-- Opening Marker --
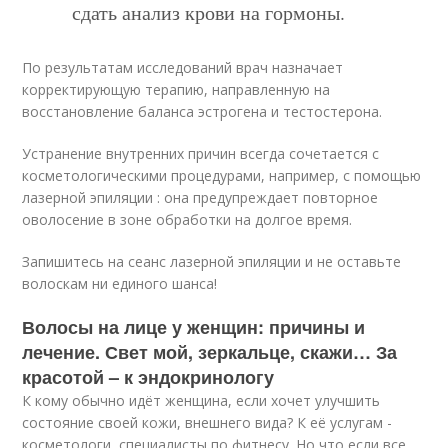
сдать анализ крови на гормоны.
По результатам исследований врач назначает
корректирующую терапию, направленную на
восстановление баланса эстрогена и тестостерона.
Устранение внутренних причин всегда сочетается с
косметологическими процедурами, например, с помощью
лазерной эпиляции : она предупреждает повторное
оволосение в зоне обработки на долгое время.
Запишитесь на сеанс лазерной эпиляции и не оставьте
волоскам ни единого шанса!
Волосы на лице у женщин: причины и
лечение. Свет мой, зеркальце, скажи… За
красотой – к эндокринологу
К кому обычно идёт женщина, если хочет улучшить
состояние своей кожи, внешнего вида? К её услугам -
косметологи, специалисты по фитнесу. Но что если все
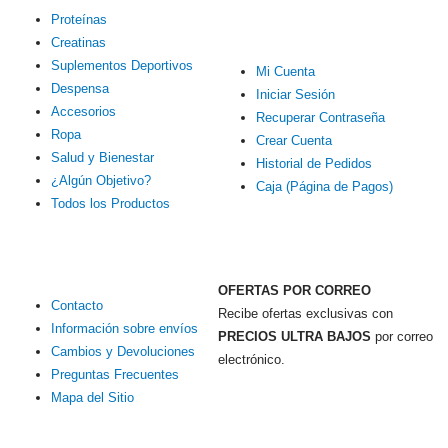
Proteínas
CUENTA
Creatinas
Suplementos Deportivos
Mi Cuenta
Despensa
Iniciar Sesión
Accesorios
Recuperar Contraseña
Ropa
Crear Cuenta
Salud y Bienestar
Historial de Pedidos
¿Algún Objetivo?
Caja (Página de Pagos)
Todos los Productos
MENÚ AYUDA
OFERTAS POR CORREO
Contacto
Recibe ofertas exclusivas con
Información sobre envíos
PRECIOS ULTRA BAJOS
por correo
Cambios y Devoluciones
electrónico.
Preguntas Frecuentes
Mapa del Sitio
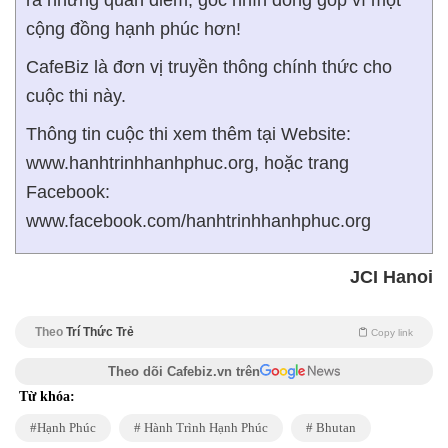
cộng đồng hạnh phúc hơn!
CafeBiz là đơn vị truyền thông chính thức cho
cuộc thi này.
Thông tin cuộc thi xem thêm tại Website:
www.hanhtrinhhanhphuc.org, hoặc trang
Facebook:
www.facebook.com/hanhtrinhhanhphuc.org
JCI Hanoi
Theo
Trí Thức Trẻ
Copy link
Theo dõi Cafebiz.vn trên
Từ khóa:
Hạnh Phúc
Hành Trình Hạnh Phúc
Bhutan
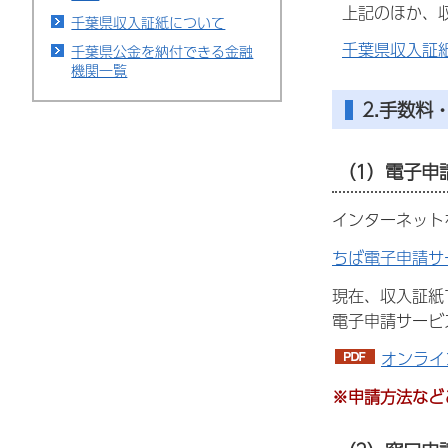
上記のほか、収
千葉県収入証紙について
千葉県収入証
千葉県公金を納付できる金融
機関一覧
2.手数料
（1）電子申
インターネット
ちば電子申請サ
現在、収入証紙
電子申請サービ
オンライ
※申請方法など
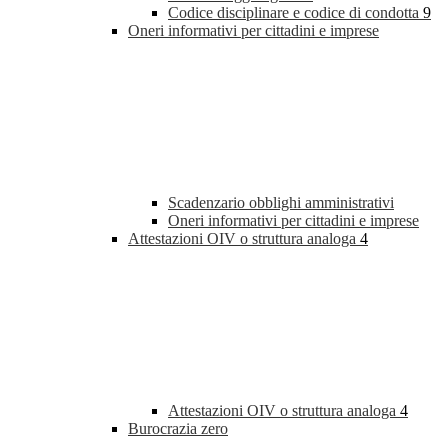
Codice disciplinare e codice di condotta
9
Oneri informativi per cittadini e imprese
Scadenzario obblighi amministrativi
Oneri informativi per cittadini e imprese
Attestazioni OIV o struttura analoga
4
Attestazioni OIV o struttura analoga
4
Burocrazia zero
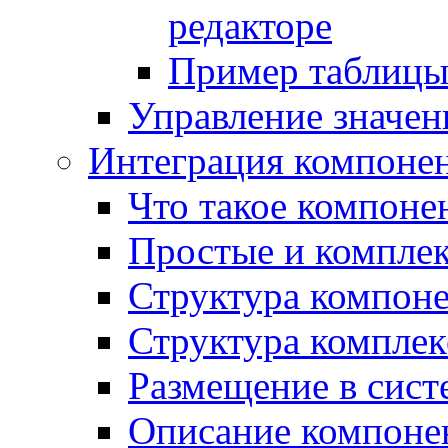
редакторе
Пример таблицы 
Управление значе
Интеграция компоне
Что такое компоне
Простые и компле
Структура компон
Структура комплек
Размещение в сист
Описание компоне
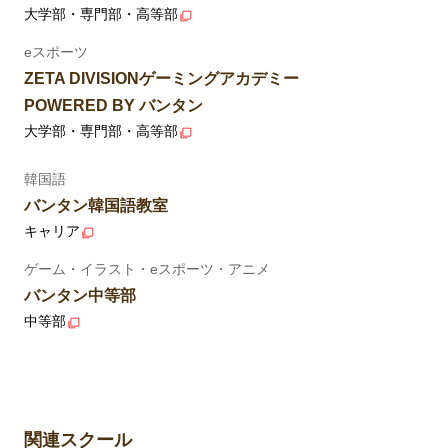
大学部・専門部・高等部
eスポーツ
ZETA DIVISIONゲーミングアカデミー
POWERED BY バンタン
大学部・専門部・高等部
韓国語
バンタン韓国語教室
キャリア
ゲーム・イラスト・eスポーツ・アニメ
バンタン中等部
中等部
関連スクール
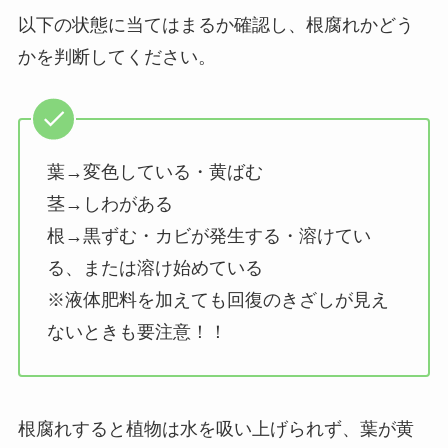
以下の状態に当てはまるか確認し、根腐れかどう
かを判断してください。
葉→変色している・黄ばむ
茎→しわがある
根→黒ずむ・カビが発生する・溶けてい
る、または溶け始めている
※液体肥料を加えても回復のきざしが見え
ないときも要注意！！
根腐れすると植物は水を吸い上げられず、葉が黄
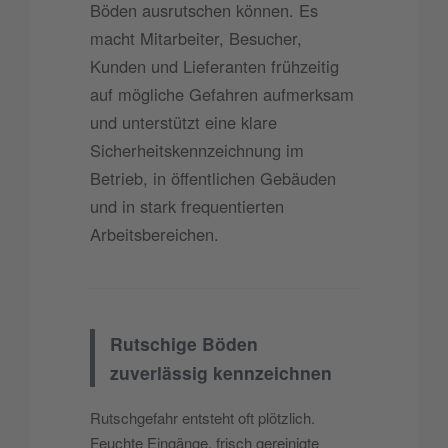
Böden ausrutschen können. Es
macht Mitarbeiter, Besucher,
Kunden und Lieferanten frühzeitig
auf mögliche Gefahren aufmerksam
und unterstützt eine klare
Sicherheitskennzeichnung im
Betrieb, in öffentlichen Gebäuden
und in stark frequentierten
Arbeitsbereichen.
Rutschige Böden
zuverlässig kennzeichnen
Rutschgefahr entsteht oft plötzlich.
Feuchte Eingänge, frisch gereinigte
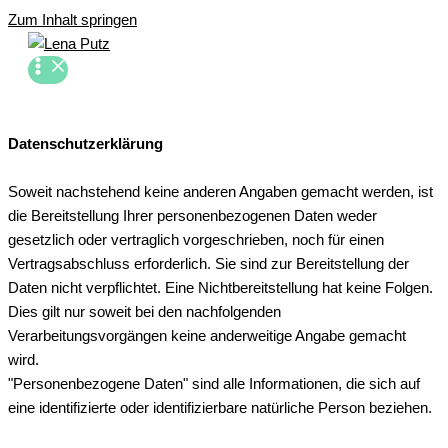
Zum Inhalt springen
Datenschutzerklärung
Soweit nachstehend keine anderen Angaben gemacht werden, ist
die Bereitstellung Ihrer personenbezogenen Daten weder
gesetzlich oder vertraglich vorgeschrieben, noch für einen
Vertragsabschluss erforderlich. Sie sind zur Bereitstellung der
Daten nicht verpflichtet. Eine Nichtbereitstellung hat keine Folgen.
Dies gilt nur soweit bei den nachfolgenden
Verarbeitungsvorgängen keine anderweitige Angabe gemacht
wird.
"Personenbezogene Daten" sind alle Informationen, die sich auf
eine identifizierte oder identifizierbare natürliche Person beziehen.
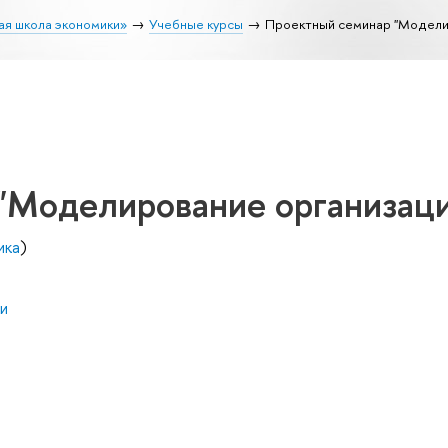
ая школа экономики»
Учебные курсы
Проектный семинар "Модели
"Моделирование организац
ика
)
и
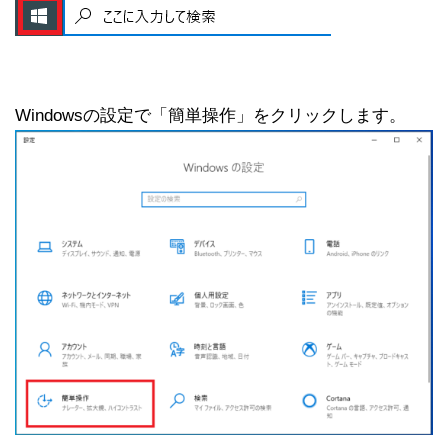
Windowsの設定で「簡単操作」をクリックします。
-- Closing Marker --
- EXERCISE DETAILS
All of the lines above must be repeated without alteration, though the pictures are to be excluded.

- EXERCISE SOLUTION
сдать анализ крови на гормоны.
По результатам исследований врач назначает
корректирующую терапию, направленную на
восстановление баланса эстрогена и тестостерона.
Устранение внутренних причин всегда сочетается с
косметологическими процедурами, например, с помощью
лазерной эпиляции : она предупреждает повторное
оволосение в зоне обработки на долгое время.
Запишитесь на сеанс лазерной эпиляции и не оставьте
волоскам ни единого шанса!
Волосы на лице у женщин: причины и
лечение. Свет мой, зеркальце, скажи… За
красотой – к эндокринологу
К кому обычно идёт женщина, если хочет улучшить
состояние своей кожи, внешнего вида? К её услугам -
косметологи, специалисты по фитнесу. Но что если все
Proteínas
CUENTA
Creatinas
Suplementos Deportivos
Mi Cuenta
Despensa
Iniciar Sesión
Accesorios
Recuperar Contraseña
Ropa
Crear Cuenta
Salud y Bienestar
Historial de Pedidos
¿Algún Objetivo?
Caja (Página de Pagos)
Todos los Productos
MENÚ AYUDA
OFERTAS POR CORREO
Contacto
Recibe ofertas exclusivas con
Información sobre envíos
PRECIOS ULTRA BAJOS
por correo
Cambios y Devoluciones
electrónico.
Preguntas Frecuentes
Mapa del Sitio
cộng đồng hạnh phúc hơn!
CafeBiz là đơn vị truyền thông chính thức cho
cuộc thi này.
Thông tin cuộc thi xem thêm tại Website:
www.hanhtrinhhanhphuc.org, hoặc trang
Facebook:
www.facebook.com/hanhtrinhhanhphuc.org
JCI Hanoi
Theo
Trí Thức Trẻ
Copy link
Theo dõi Cafebiz.vn trên
Từ khóa:
Hạnh Phúc
Hành Trình Hạnh Phúc
Bhutan
上記のほか、収
千葉県収入証紙について
千葉県収入証
千葉県公金を納付できる金融
機関一覧
2.手数料
（1）電子申
インターネット
ちば電子申請サ
現在、収入証紙
電子申請サービ
オンライ
※申請方法など
Codice disciplinare e codice di condotta
9
Oneri informativi per cittadini e imprese
Scadenzario obblighi amministrativi
Oneri informativi per cittadini e imprese
Attestazioni OIV o struttura analoga
4
Attestazioni OIV o struttura analoga
4
Burocrazia zero
редакторе
Пример таблицы 
Управление значе
Интеграция компоне
Что такое компоне
Простые и компле
Структура компон
Структура комплек
Размещение в сист
Описание компоне
大学部・専門部・高等部
eスポーツ
ZETA DIVISIONゲーミングアカデミー
POWERED BY バンタン
大学部・専門部・高等部
韓国語
バンタン韓国語教室
キャリア
ゲーム・イラスト・eスポーツ・アニメ
バンタン中等部
中等部
関連スクール
以下の状態に当てはまるか確認し、根腐れかどう
かを判断してください。
葉→変色している・黄ばむ
茎→しわがある
根→黒ずむ・カビが発生する・溶けてい
る、または溶け始めている
※液体肥料を加えても回復のきざしが見え
ないときも要注意！！
根腐れすると植物は水を吸い上げられず、葉が黄
Böden ausrutschen können. Es
macht Mitarbeiter, Besucher,
Kunden und Lieferanten frühzeitig
auf mögliche Gefahren aufmerksam
und unterstützt eine klare
Sicherheitskennzeichnung im
Betrieb, in öffentlichen Gebäuden
und in stark frequentierten
Arbeitsbereichen.
Rutschige Böden
zuverlässig kennzeichnen
Rutschgefahr entsteht oft plötzlich.
Feuchte Eingänge, frisch gereinigte
Zum Inhalt springen
Datenschutzerklärung
Soweit nachstehend keine anderen Angaben gemacht werden, ist
die Bereitstellung Ihrer personenbezogenen Daten weder
gesetzlich oder vertraglich vorgeschrieben, noch für einen
Vertragsabschluss erforderlich. Sie sind zur Bereitstellung der
Daten nicht verpflichtet. Eine Nichtbereitstellung hat keine Folgen.
Dies gilt nur soweit bei den nachfolgenden
Verarbeitungsvorgängen keine anderweitige Angabe gemacht
wird.
"Personenbezogene Daten" sind alle Informationen, die sich auf
eine identifizierte oder identifizierbare natürliche Person beziehen.
ая школа экономики»
Учебные курсы
Проектный семинар "Модели
"Моделирование организац
ика
)
и
Windowsの設定で「簡単操作」をクリックします。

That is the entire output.